DETAILED DESCRIPTION

[0038] Illustrative embodiments of the subject matter claimed below will now be disclosed. In the interest of clarity, not all features of an actual implementation are described in this specification. It will be appreciated that in the development of any such actual embodiment, numerous implementation-specific decisions must be made to achieve the developers' specific goals, such as compliance with system-related and business-related constraints, which will vary from one implementation to another. Moreover, it will be appreciated that such a development effort, even if complex and time-consuming, would be a routine undertaking for those of ordinary skill in the art having the benefit of this disclosure.

[0039] In the description below, various ranges and/or numerical limitations may be expressly stated below. It should be recognized that unless stated otherwise, it is intended that endpoints are to be interchangeable. Further, any ranges include iterative ranges of like magnitude falling within the expressly stated ranges or limitations.

[0040] In the specification and appended claims, the terms "connect", "connection", "connected", "in connection with" and "connecting" are used to mean "in direct connection with" or "in connection with via another element", and the term "set" is used to mean "one element" or "more than one element". As used herein, the terms "up" and "down", "upper" and "lower", "upwardly" and "downwardly", "upstream" and "downstream", "above" and "below" and other like terms indicating relative positions above or below a given point or element are used in this description to more clearly describe some embodiments of the invention. However, when applied to equipment and methods for use in wells that are deviated or horizontal, such terms may refer to a left to right, right to left or other relationship as appropriate.

[0041] Furthermore, various modifications may be made within the scope of the invention as herein intended, and embodiments of the invention may include combinations of features other than those expressly claimed.

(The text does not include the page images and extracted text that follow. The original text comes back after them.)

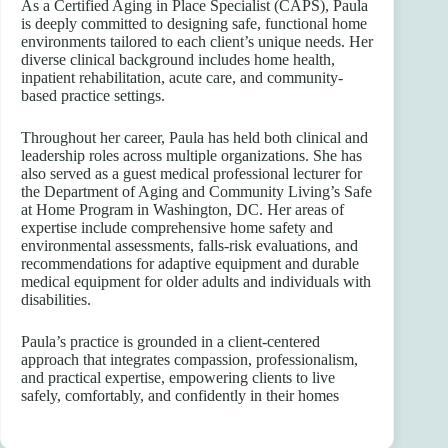
As a Certified Aging in Place Specialist (CAPS), Paula
is deeply committed to designing safe, functional home
environments tailored to each client’s unique needs. Her
diverse clinical background includes home health,
inpatient rehabilitation, acute care, and community-
based practice settings.
Throughout her career, Paula has held both clinical and
leadership roles across multiple organizations. She has
also served as a guest medical professional lecturer for
the Department of Aging and Community Living’s Safe
at Home Program in Washington, DC. Her areas of
expertise include comprehensive home safety and
environmental assessments, falls-risk evaluations, and
recommendations for adaptive equipment and durable
medical equipment for older adults and individuals with
disabilities.
Paula’s practice is grounded in a client-centered
approach that integrates compassion, professionalism,
and practical expertise, empowering clients to live
safely, comfortably, and confidently in their homes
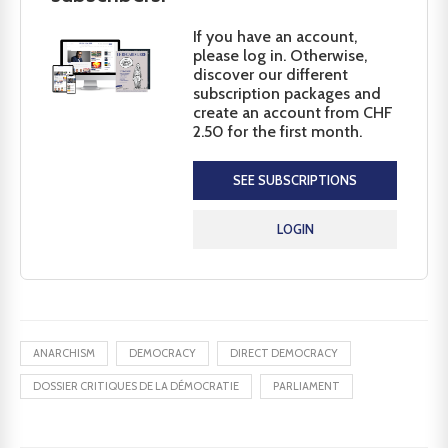
If you have an account,
please log in. Otherwise,
discover our different
subscription packages and
create an account from CHF
2.50 for the first month.
SEE SUBSCRIPTIONS
LOGIN
ANARCHISM
DEMOCRACY
DIRECT DEMOCRACY
DOSSIER CRITIQUES DE LA DÉMOCRATIE
PARLIAMENT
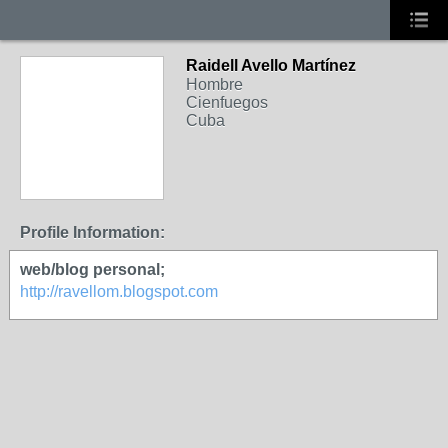
Raidell Avello Martínez
Hombre
Cienfuegos
Cuba
Profile Information:
web/blog personal;
http://ravellom.blogspot.com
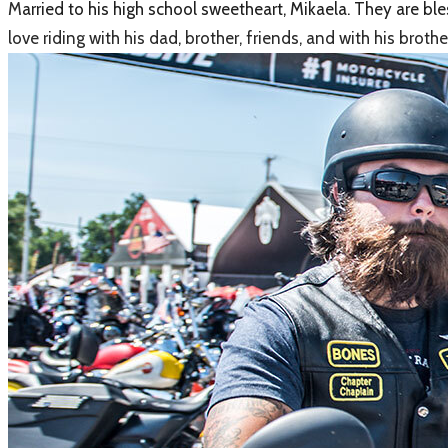
M
arried to his high school sweetheart, Mikaela. They are b
love riding with his dad, brother, friends, and with his br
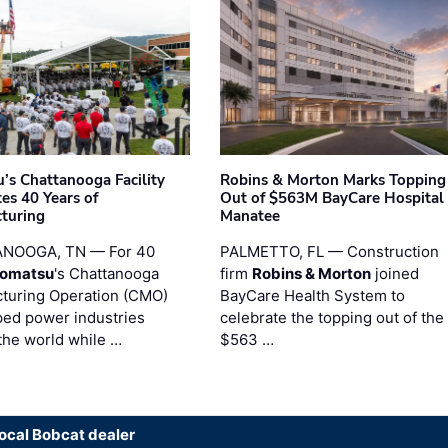
’s Chattanooga Facility
Robins & Morton Marks Topping
es 40 Years of
Out of $563M BayCare Hospital
turing
Manatee
NOOGA, TN — For 40
PALMETTO, FL — Construction
omatsu
's Chattanooga
firm
Robins & Morton
joined
turing Operation (CMO)
BayCare Health System to
ped power industries
celebrate the topping out of the
the world while …
$563 …
local Bobcat dealer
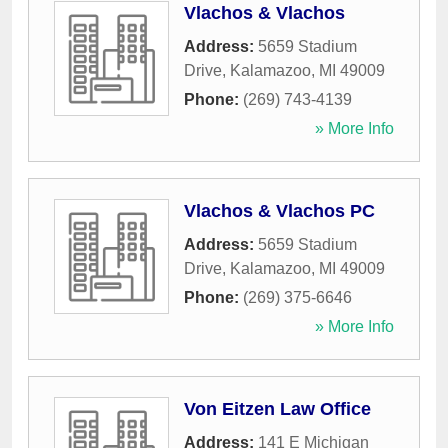
Vlachos & Vlachos
Address:
5659 Stadium
Drive
,
Kalamazoo
,
MI
49009
Phone:
(269) 743-4139
» More Info
Vlachos & Vlachos PC
Address:
5659 Stadium
Drive
,
Kalamazoo
,
MI
49009
Phone:
(269) 375-6646
» More Info
Von Eitzen Law Office
Address:
141 E Michigan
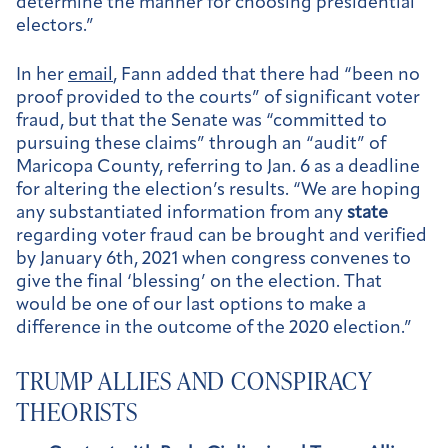
determine the manner for choosing presidential
electors.”
In her
email
, Fann added that there had “been no
proof provided to the courts” of significant voter
fraud, but that the Senate was “committed to
pursuing these claims” through an “audit” of
Maricopa County, referring to Jan. 6 as a deadline
for altering the election’s results. “We are hoping
any substantiated information from any
state
regarding voter fraud can be brought and verified
by January 6th, 2021 when congress convenes to
give the final ‘blessing’ on the election. That
would be one of our last options to make a
difference in the outcome of the 2020 election.”
TRUMP ALLIES AND CONSPIRACY
THEORISTS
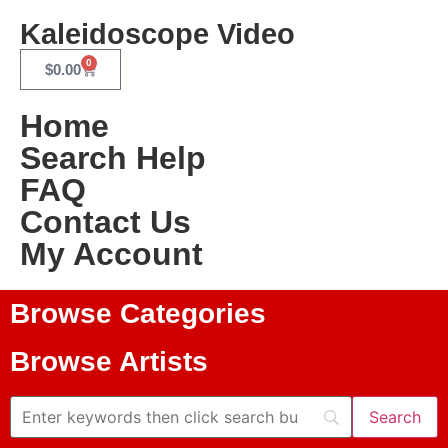
Kaleidoscope Video
0
$
0.00
Home
Search Help
FAQ
Contact Us
My Account
Browse Categories
Browse Artists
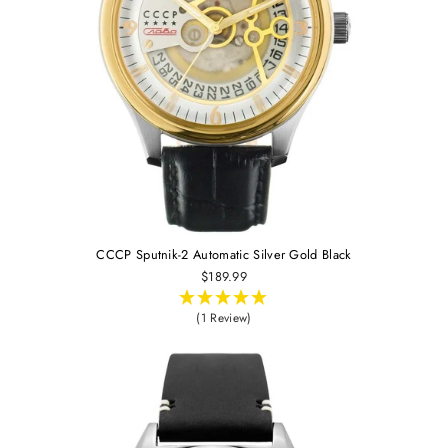
CCCP Sputnik-2 Automatic Silver Gold Black
$189.99
(1 Review)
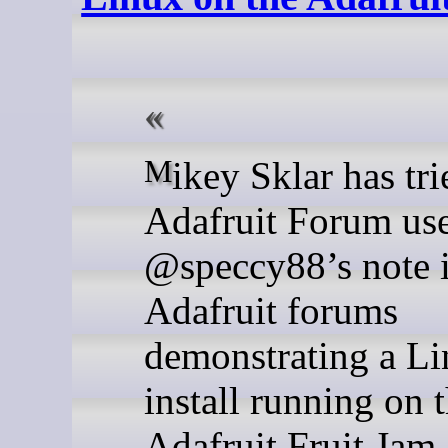
Mikey Sklar has tried out
Adafruit Forum us
@speccy88’s note i
Adafruit forums
demonstrating a L
install running on 
Adafruit Fruit Jam.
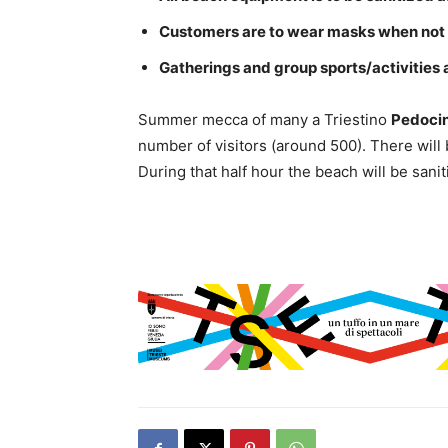
Customers are to wear masks when not
Gatherings and group sports/activities 
Summer mecca of many a Triestino
Pedoci
number of visitors (around 500). There will 
During that half hour the beach will be sani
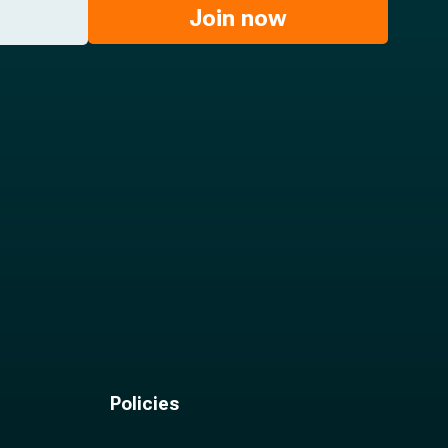
Join now
Policies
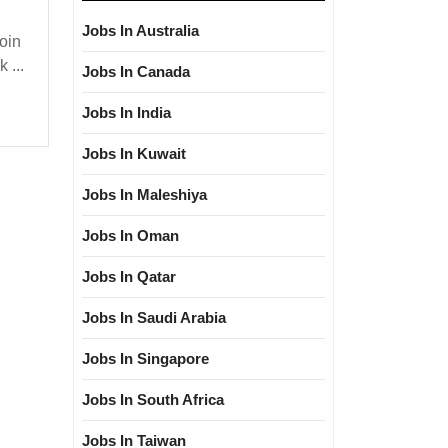
Jobs In Australia
oin
 ...
Jobs In Canada
Jobs In India
loma|Electrical|
Jobs In Kuwait
|Civil
Jobs In Maleshiya
Jobs In Oman
Jobs In Qatar
Jobs In Saudi Arabia
Jobs In Singapore
Jobs In South Africa
Jobs In Taiwan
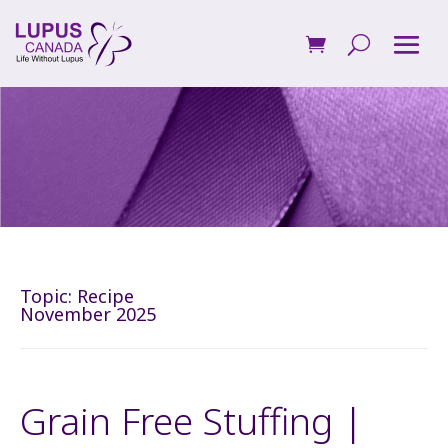
Topic:
Recipe
November 2025
Grain Free Stuffing |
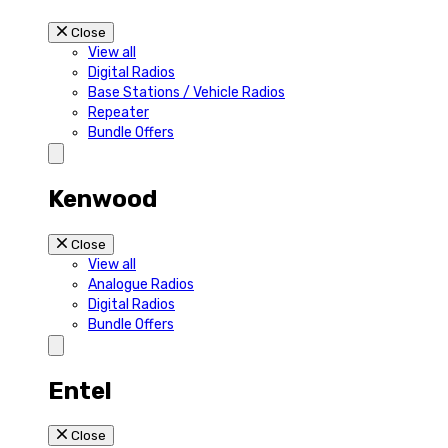
Close
View all
Digital Radios
Base Stations / Vehicle Radios
Repeater
Bundle Offers
Kenwood
Close
View all
Analogue Radios
Digital Radios
Bundle Offers
Entel
Close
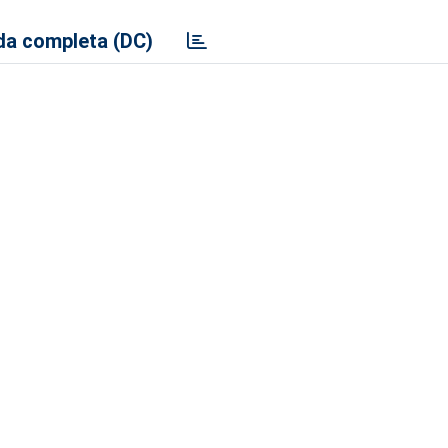
a completa (DC)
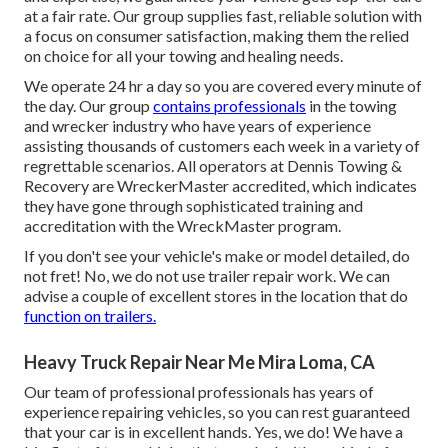
at a fair rate. Our group supplies fast, reliable solution with
a focus on consumer satisfaction, making them the relied
on choice for all your towing and healing needs.
We operate 24 hr a day so you are covered every minute of
the day. Our group
contains professionals
in the towing
and wrecker industry who have years of experience
assisting thousands of customers each week in a variety of
regrettable scenarios. All operators at Dennis Towing &
Recovery are WreckerMaster accredited, which indicates
they have gone through sophisticated training and
accreditation with the WreckMaster program.
If you don't see your vehicle's make or model detailed, do
not fret! No, we do not use trailer repair work. We can
advise a couple of excellent stores in the location that do
function on trailers.
Heavy Truck Repair Near Me Mira Loma, CA
Our team of professional professionals has years of
experience repairing vehicles, so you can rest guaranteed
that your car is in excellent hands. Yes, we do! We have a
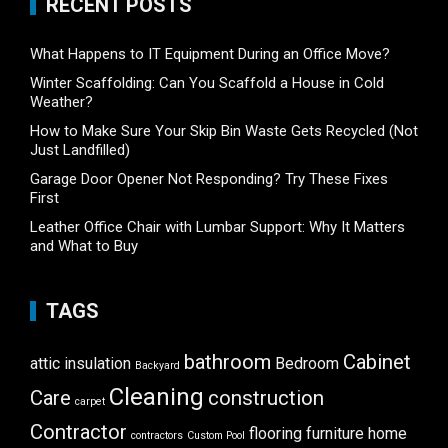
RECENT POSTS
What Happens to IT Equipment During an Office Move?
Winter Scaffolding: Can You Scaffold a House in Cold
Weather?
How to Make Sure Your Skip Bin Waste Gets Recycled (Not
Just Landfilled)
Garage Door Opener Not Responding? Try These Fixes
First
Leather Office Chair with Lumbar Support: Why It Matters
and What to Buy
TAGS
bathroom
Cabinet
attic insulation
Bedroom
Backyard
Cleaning
Care
construction
carpet
Contractor
flooring
furniture
home
contractors
Custom Pool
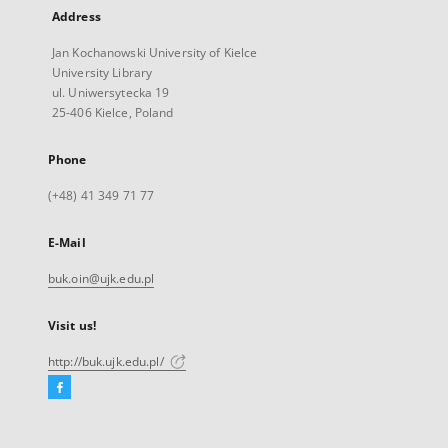
Address
Jan Kochanowski University of Kielce
University Library
ul. Uniwersytecka 19
25-406 Kielce, Poland
Phone
(+48) 41 349 71 77
E-Mail
buk.oin@ujk.edu.pl
Visit us!
http://buk.ujk.edu.pl/
Facebook
External
link,
will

In particular, flow arrangements other than those expressly described herein are within the scope of the invention.

[0042] A completed well generally includes a main wellbore that is lined and supported by one or more casing strings and production tubing. It is noted that the wellbore may be uncased in accordance with other embodiments of the invention. The space between the production tubing and casing is called the annulus. A production packer sometimes seals the annulus above the production zone. As used herein, the term "above" refers to a location between the production zone and the collection point. The casing, when present, may be perforated adjacent to the production zone to allow entrance of fluid into the wellbore and/or the production tubing may extend into the open hole. The production fluid may flow into a valve, such as a circulation valve of the production tubing and be communicated to the surface of the well via the production tubing's central passageway (e.g., the wellbore).

[0043] In one or more embodiments, a pumping system is provided for lifting production fluid (e.g., oil, gas, water, helium or other fluid, or a combination thereof) from a well. The pumping system may be included within an artificial lift system, for example.

[0044] The pumping system generally includes staged pumping of the production fluids. For example, the production fluid is pumped through a first stage to achieve an inter-stage pressure sufficient for entry into a second stage to achieve a lifting pressure sufficient to lift the fluid to the collection point. Accordingly, the pumping system generally includes a first stage pump and a second stage pump. The first stage pump includes any pump capable of lifting the fluid as required. For example, the first stage pump may include a rotary pump, such as a positive displacement pump (including progressing cavity pumps), a centrifugal pump, such as an ESP or combinations thereof. The second stage pump generally includes one or more jet pumps.

[0045] Jet pumps generally operate by forcing a pressurized fluid through a nozzle, where it is converted into a high velocity stream. This high velocity stream decreases the pressure in a suction chamber, creating a partial vacuum that draws the suction material into the chamber where it is entrained. Once the suction stream is drawn in, shear causes intermixing and pumping the fluid out of a discharge dispelled at a pressure greater than that of the suction stream. Jet pumps are able to tolerate a wide range of operating conditions, including sand laden or abrasive fluids.

[0046] In one or more embodiments, the jet pump is selected so that the first stage pump is choked and operating in its recommended operating range. Such selection/operation reduces the load on the first stage pump, thereby extending its operating life.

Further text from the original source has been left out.